*** Opening of DATASET EXTRACT ***

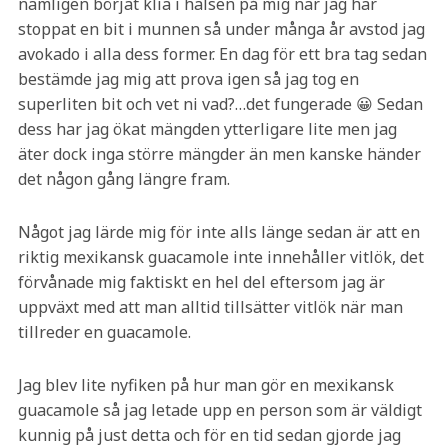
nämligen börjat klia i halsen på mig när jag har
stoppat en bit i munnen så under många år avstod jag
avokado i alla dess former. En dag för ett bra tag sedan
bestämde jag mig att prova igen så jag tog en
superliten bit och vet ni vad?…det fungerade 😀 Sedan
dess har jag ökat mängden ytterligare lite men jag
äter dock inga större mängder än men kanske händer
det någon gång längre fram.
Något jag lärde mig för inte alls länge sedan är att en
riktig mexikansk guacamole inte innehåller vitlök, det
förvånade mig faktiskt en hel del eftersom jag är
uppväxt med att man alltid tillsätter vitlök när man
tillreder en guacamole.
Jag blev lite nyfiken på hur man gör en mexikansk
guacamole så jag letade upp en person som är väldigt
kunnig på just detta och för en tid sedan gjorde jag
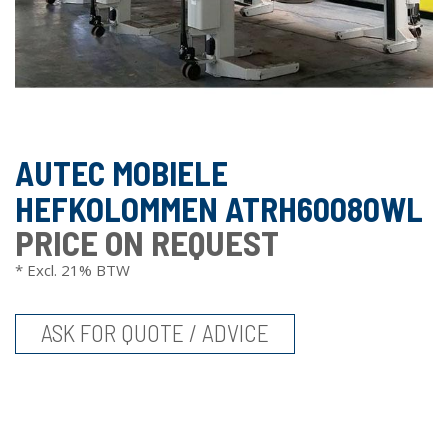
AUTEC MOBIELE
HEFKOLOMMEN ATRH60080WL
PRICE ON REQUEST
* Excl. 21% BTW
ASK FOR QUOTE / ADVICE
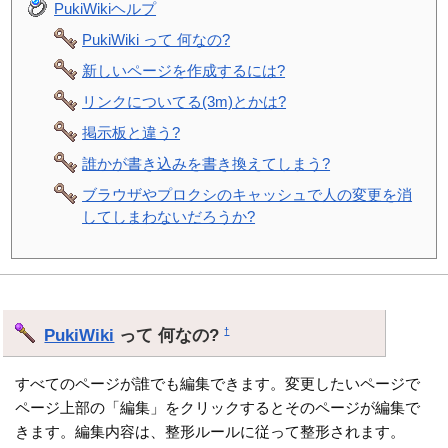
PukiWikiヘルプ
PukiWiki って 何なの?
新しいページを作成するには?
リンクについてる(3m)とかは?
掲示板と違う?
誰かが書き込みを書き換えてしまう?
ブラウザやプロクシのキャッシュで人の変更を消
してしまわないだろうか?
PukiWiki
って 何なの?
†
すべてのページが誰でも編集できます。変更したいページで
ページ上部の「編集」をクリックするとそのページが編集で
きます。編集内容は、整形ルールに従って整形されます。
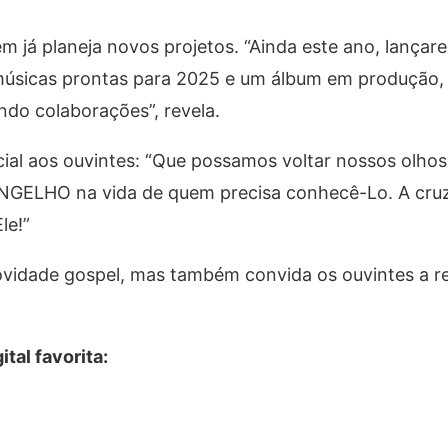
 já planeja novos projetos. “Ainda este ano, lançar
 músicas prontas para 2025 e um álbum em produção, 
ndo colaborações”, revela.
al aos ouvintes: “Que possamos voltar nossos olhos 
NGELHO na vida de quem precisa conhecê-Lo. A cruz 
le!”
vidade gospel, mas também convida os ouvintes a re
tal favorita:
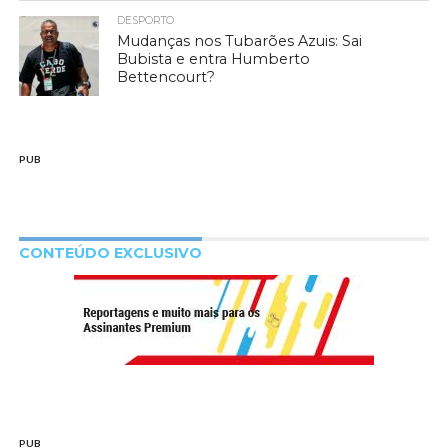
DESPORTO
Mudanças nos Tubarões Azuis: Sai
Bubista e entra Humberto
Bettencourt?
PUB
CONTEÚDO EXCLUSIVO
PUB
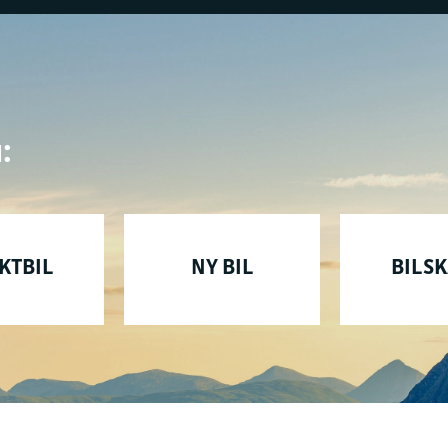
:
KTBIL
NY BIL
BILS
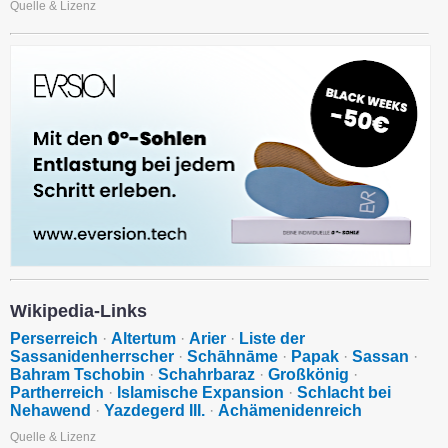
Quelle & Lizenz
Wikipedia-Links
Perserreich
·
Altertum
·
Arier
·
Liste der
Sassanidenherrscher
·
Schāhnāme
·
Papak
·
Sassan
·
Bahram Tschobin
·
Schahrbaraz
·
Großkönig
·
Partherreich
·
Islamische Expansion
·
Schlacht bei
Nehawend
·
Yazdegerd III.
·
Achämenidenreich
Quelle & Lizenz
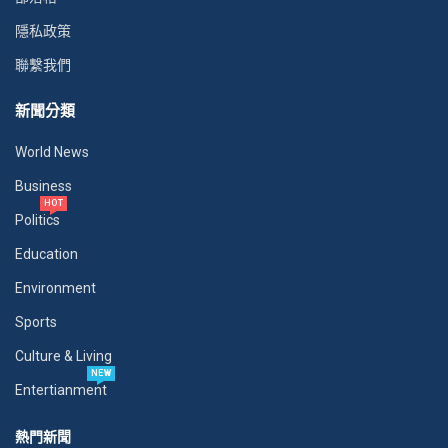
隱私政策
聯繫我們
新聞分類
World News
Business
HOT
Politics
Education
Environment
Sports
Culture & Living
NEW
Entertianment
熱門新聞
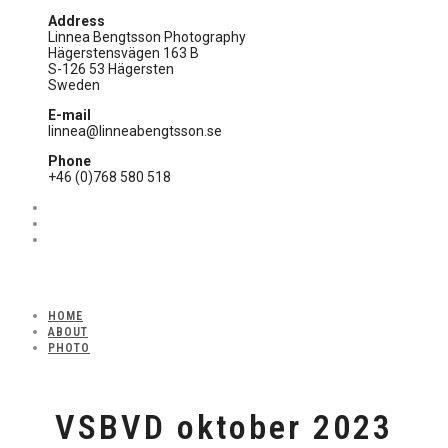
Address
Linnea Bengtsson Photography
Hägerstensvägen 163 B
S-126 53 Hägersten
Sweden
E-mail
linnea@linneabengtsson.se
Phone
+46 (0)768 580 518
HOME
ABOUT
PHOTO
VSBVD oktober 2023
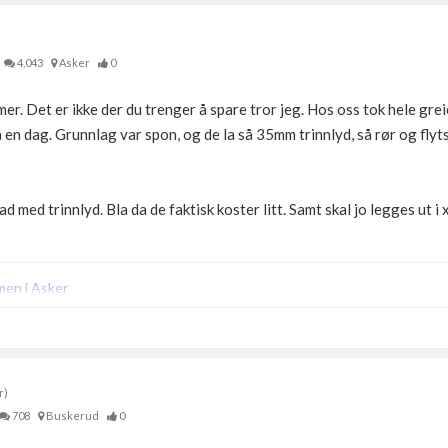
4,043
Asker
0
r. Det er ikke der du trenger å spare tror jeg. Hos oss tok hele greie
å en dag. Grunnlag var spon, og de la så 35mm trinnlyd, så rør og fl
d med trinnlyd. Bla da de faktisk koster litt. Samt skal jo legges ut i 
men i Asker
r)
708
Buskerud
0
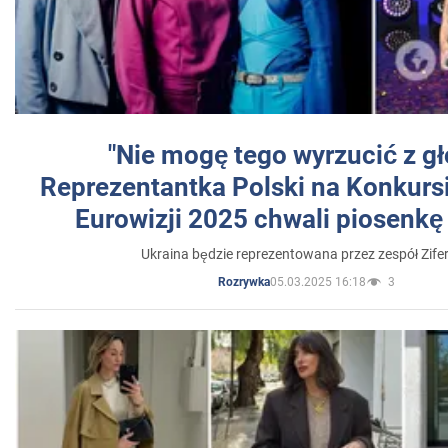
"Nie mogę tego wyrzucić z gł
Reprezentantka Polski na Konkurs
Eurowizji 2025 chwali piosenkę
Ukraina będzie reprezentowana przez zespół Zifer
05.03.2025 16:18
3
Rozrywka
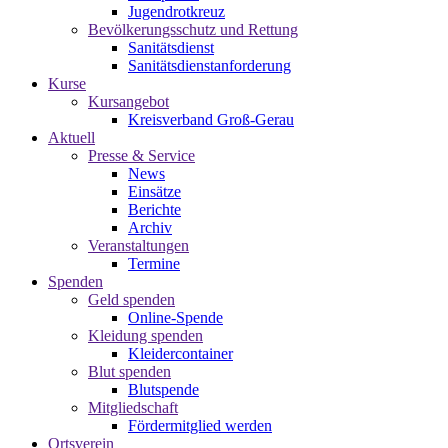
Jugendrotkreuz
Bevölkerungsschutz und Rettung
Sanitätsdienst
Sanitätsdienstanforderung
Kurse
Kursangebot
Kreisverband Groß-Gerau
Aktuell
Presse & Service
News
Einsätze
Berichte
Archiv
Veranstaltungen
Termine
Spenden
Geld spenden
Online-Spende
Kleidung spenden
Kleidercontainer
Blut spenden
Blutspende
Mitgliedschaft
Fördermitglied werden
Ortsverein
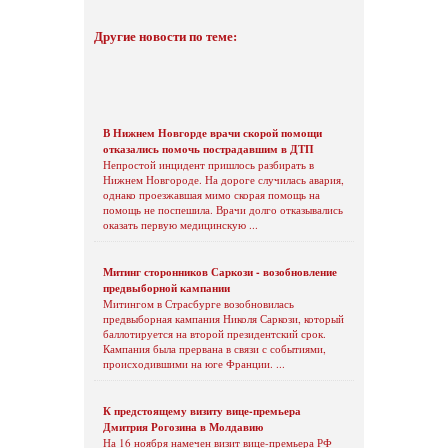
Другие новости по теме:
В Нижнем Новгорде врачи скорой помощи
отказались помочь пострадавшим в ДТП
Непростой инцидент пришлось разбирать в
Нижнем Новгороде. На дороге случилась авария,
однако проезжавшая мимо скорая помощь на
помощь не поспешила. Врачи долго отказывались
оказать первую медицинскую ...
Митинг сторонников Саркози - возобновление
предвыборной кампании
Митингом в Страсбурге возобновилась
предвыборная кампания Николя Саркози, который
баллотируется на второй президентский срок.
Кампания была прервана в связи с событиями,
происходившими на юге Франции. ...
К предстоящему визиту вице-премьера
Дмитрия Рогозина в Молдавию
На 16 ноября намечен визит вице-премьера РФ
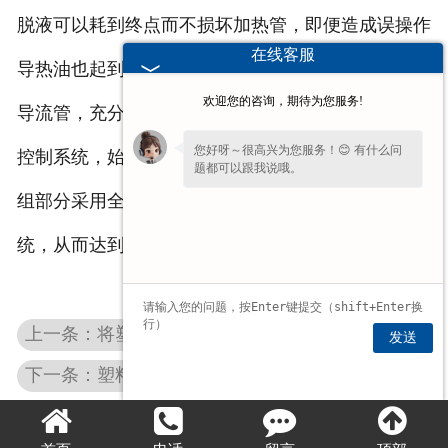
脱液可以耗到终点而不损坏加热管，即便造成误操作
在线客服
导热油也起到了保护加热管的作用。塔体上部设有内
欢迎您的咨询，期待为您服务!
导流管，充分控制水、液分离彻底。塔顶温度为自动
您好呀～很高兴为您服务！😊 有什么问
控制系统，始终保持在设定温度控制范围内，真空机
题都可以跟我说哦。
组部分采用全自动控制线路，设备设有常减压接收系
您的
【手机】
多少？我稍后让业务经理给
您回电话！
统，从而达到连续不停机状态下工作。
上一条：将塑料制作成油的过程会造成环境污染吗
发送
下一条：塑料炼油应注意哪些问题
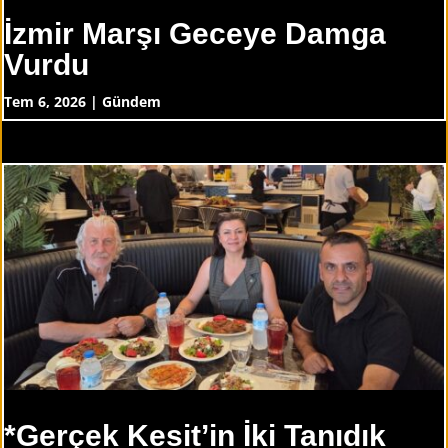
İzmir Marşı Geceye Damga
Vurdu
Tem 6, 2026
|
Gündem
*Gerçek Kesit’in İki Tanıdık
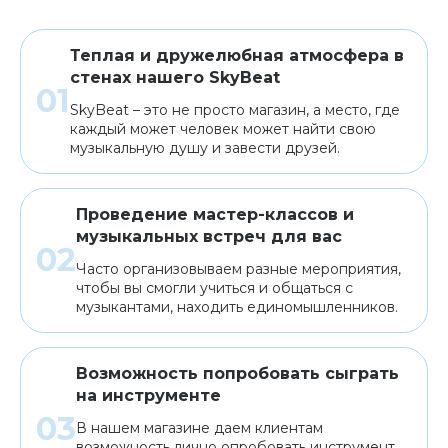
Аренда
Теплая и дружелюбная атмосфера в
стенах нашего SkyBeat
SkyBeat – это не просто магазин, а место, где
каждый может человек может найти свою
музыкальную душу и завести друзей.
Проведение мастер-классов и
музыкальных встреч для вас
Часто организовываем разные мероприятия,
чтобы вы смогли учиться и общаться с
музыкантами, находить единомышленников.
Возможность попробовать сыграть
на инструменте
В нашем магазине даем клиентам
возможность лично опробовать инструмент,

*** Close of DATASET EXTRACT ***

> **WHAT THE TASK ASKS**
Look through the listing, and copy each line that contains the word "премьера".

> **SOLUTION TO THIS EXERCISE**
К предстоящему визиту вице-премьера
На 16 ноября намечен визит вице-премьера РФ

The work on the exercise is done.